Task brief: In your output, repeat each entry exactly and include no pictures.

Given data:
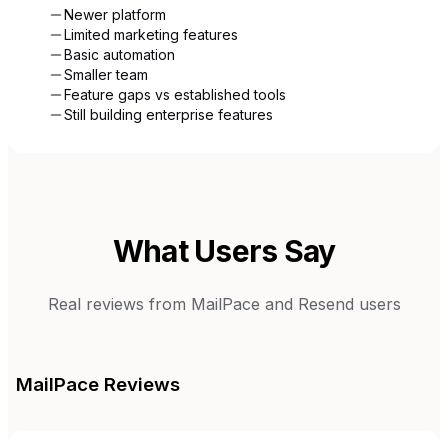
Newer platform
Limited marketing features
Basic automation
Smaller team
Feature gaps vs established tools
Still building enterprise features
What Users Say
Real reviews from
MailPace
and
Resend
users
MailPace
Reviews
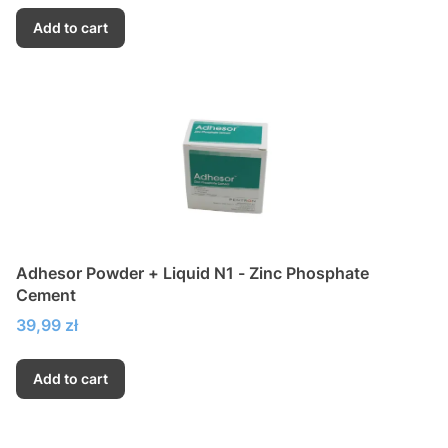
Add to cart
Adhesor Powder + Liquid N1 - Zinc Phosphate
Cement
Price
39,99 zł
Add to cart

Exercise result:
Newer platform
Limited marketing features
Basic automation
Smaller team
Feature gaps vs established tools
Still building enterprise features
What Users Say
Real reviews from
MailPace
and
Resend
users
MailPace
Reviews
Add to cart
Adhesor Powder + Liquid N1 - Zinc Phosphate
Cement
Price
39,99 zł
Add to cart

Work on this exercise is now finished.